We have tried to position the gallery as an open and inclusive space. Because the space is fairly intimate, it allows a more personal experience, as opposed to a cold incubator-like space. Similarly, the range of artists we show is diverse and interesting. We’re constantly looking into new ways to not only engage with our key audience but also to attract the next generation of art collectors and appreciators. I’d like to encourage anyone living in De Waterkant to start collecting original art and to support local artists who have struggled significantly through the pandemic. Buy something you identify with, love, and can see yourself living with.

  1. Where do you hope to see Deepest Darkest in the next 5 years?

We’re hoping to expand both our programme and our offering. Certainly, increasing access to great contemporary art from not just South African, but from the rest of the continent and across the diaspora. The pandemic has halted certain plans for art fairs, both locally and internationally, but this too is something we are hoping to pick up in the foreseeable future.

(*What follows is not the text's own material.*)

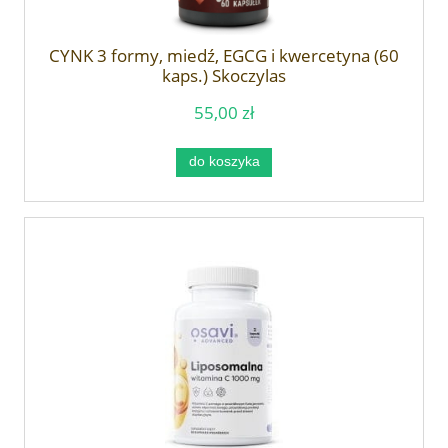
CYNK 3 formy, miedź, EGCG i kwercetyna (60
kaps.) Skoczylas
55,00 zł
do koszyka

In a home, empty-looking rooms with bare walls can make for a depressing living environment and art pieces can act as a powerful decorating tool. Artwork is great for adding an extra dimension to any room and is a sign of a well finished, personalised interior. So, pay Deepest Darkest a visit and see if any pieces tug at your heartstrings – you’ll be surprised how beautiful artwork can make all the difference to your home.